Scientific classification
- Kingdom: Animalia
- Phylum: Chordata
- Class: Aves
- Order: Passeriformes
- Family: Viduidae
- Genus: Vidua
- Species: V. interjecta
- Binomial name: Vidua interjecta (Grote, 1922)
- Synonyms: Steganura paradisaea interjecta

= Exclamatory paradise whydah =

- Genus: Vidua
- Species: interjecta
- Authority: (Grote, 1922)
- Conservation status: LC
- Synonyms: Steganura paradisaea interjecta

Species of bird

The exclamatory paradise whydah or Uelle paradise whydah (Vidua interjecta) is a species of bird in the family Viduidae. It is found in the Sudanian savanna region in Benin, Burkina Faso, Cameroon, Central African Republic, Chad, Democratic Republic of the Congo (extreme north only), Ethiopia, Gambia, Ghana, Guinea, Liberia, Mali, Niger, Nigeria, Senegal, South Sudan, and Togo. It was formerly considered conspecific with the related species long-tailed paradise whydah Vidua paradisaea of eastern and southern Africa, being originally described as a subspecies of it.

The females and non-breeding males are 13–14 cm long, while breeding males grow exceptionally long tail feathers extending the bird's full length to 38–40 cm.

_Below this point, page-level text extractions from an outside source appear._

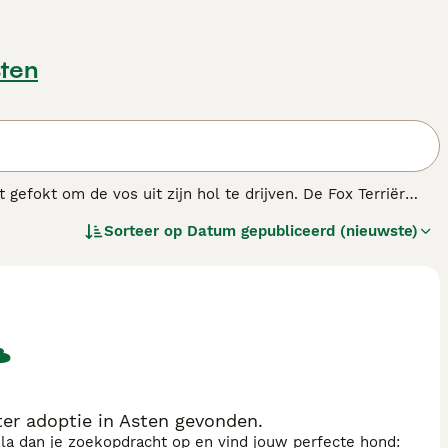
sten
 gefokt om de vos uit zijn hol te drijven. De Fox Terriër
Sorteer op
Datum gepubliceerd (nieuwste)
er adoptie in Asten gevonden.
sla dan je zoekopdracht op en vind jouw perfecte hond:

It differs from the long-tailed paradise whydah in the male having a marginally shorter and broader tail, and an orange-toned nape, rather than buff; and the females having a pink, rather than dark grey, bill. It is also very similar to the Sahel paradise whydah Vidua orientalis (with which it overlaps in range), the males differing from this in the tail being longer; and again the females having a pink, rather than dark grey, bill.